Adnoc holds a 60 per cent stake in the concession alongside the US major, which has 28 per cent interest and the Japan Oil Development Company has the remaining stake.

The companies are undertaking a $30bn expansion of the field, which is crucial to Adnoc’s plans to raise production capacity to 4 million bpd by 2020 and 5 million bpd by 2030.

“Our existing partnership with Exxon Mobil on the Upper Zakum field is a prime example of how Adnoc engages with world-class partners that bring expertise and advanced technology to unlock value from our resources, for mutual benefit, and deliver the greatest possible returns to the UAE,” said Dr Sultan Al Jaber, UAE Minister of State and Adnoc Group chief executive.

The UAE accounts for 4.2 per cent of global crude production, much of it from fields owned and operated by Adnoc.

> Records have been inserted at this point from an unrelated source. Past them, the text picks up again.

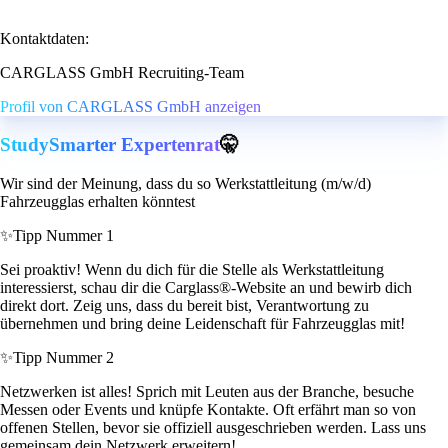
Kontaktdaten:
CARGLASS GmbH Recruiting-Team
Profil von CARGLASS GmbH anzeigen
StudySmarter Expertenrat
🤫
Wir sind der Meinung, dass du so Werkstattleitung (m/w/d)
Fahrzeugglas erhalten könntest
✨
Tipp Nummer 1
Sei proaktiv! Wenn du dich für die Stelle als Werkstattleitung
interessierst, schau dir die Carglass®-Website an und bewirb dich
direkt dort. Zeig uns, dass du bereit bist, Verantwortung zu
übernehmen und bring deine Leidenschaft für Fahrzeugglas mit!
✨
Tipp Nummer 2
Netzwerken ist alles! Sprich mit Leuten aus der Branche, besuche
Messen oder Events und knüpfe Kontakte. Oft erfährt man so von
offenen Stellen, bevor sie offiziell ausgeschrieben werden. Lass uns
gemeinsam dein Netzwerk erweitern!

The state oil company has been increasing activity upstream and launched its second licensing round last week, offering five blocks onshore and offshore.

Upper Zakum, the world’s second-largest offshore field and fourth-largest oilfield globally, currently produces 650,000 bpd, according to Exxon, with efforts underway to raise production capacity to 750,000 bpd.

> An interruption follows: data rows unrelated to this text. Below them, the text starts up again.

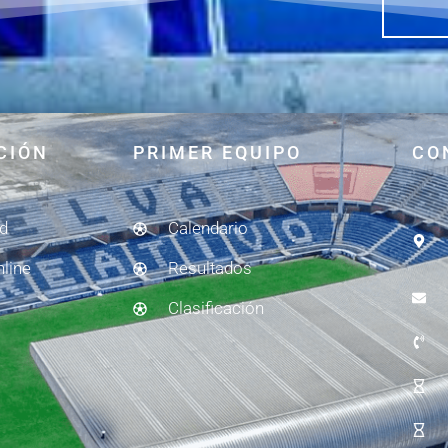
CIÓN
PRIMER EQUIPO
CO
ad
Calendario
nline
Resultados
Clasificación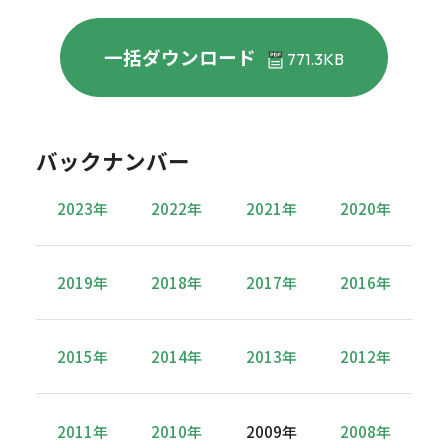
一括ダウンロード
771.3KB
バックナンバー
2023年
2022年
2021年
2020年
2019年
2018年
2017年
2016年
2015年
2014年
2013年
2012年
2011年
2010年
2009年
2008年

In order to handle this increase, the partners are building four new artificial islands to accommodate drilling rigs, processing facilities and associated infrastructure at a cost of around $21.8bn.

Japan’s Inpex was awarded a front-end engineering design contract last year to raise the production capacity on the field to 1 million bpd by 2024.

Inpex is also an asset lead on the Lower Zakum concession, where efforts are underway by partners including France’s Total, China National Petroleum Corporation as well as an Indian consortium to raise production capacity from 300,000 bpd to 450,000 bpd.

Adnoc sees greater efficiencies between Upper and Lower Zakum developments to lower costs and streamline utilisation of infrastructure. New extended-reach drilling for the Lower Zakum concession, which is expected to start later this year, will commence from the Al Ghallan island, which has been constructed to support production from Upper Zakum.

Around 10 artificial islands are being constructed to boost production capacity from the ultra-sour concessions of Hail, Ghasha and Dalma, where majors such as Total, OMV as well as Wintershall are undertaking development.

UAE firm National Marine Dredging Company was in February awarded a dredging contract to construct artificial islands to support developments at the Ghasha field.

Exxon and Adnoc are also keen to explore downstream investments, as well as opportunities in gas and liquefied natural gas. The US major also expressed interest in Adnoc’s second bidding round, which is expected to close in November, with the first contracts announced in the first quarter of 2020.

Last year, Abu Dhabi announced the discovery of large hydrocarbon deposits equivalent to a 1 per cent increase in existing oil reserves as well as a 7.1 per cent addition to proven reserves. The finds, the largest in recent years for gas, have the potential to end the UAE's dependence on pipeline imports and transform it into a net exporter of the fuel.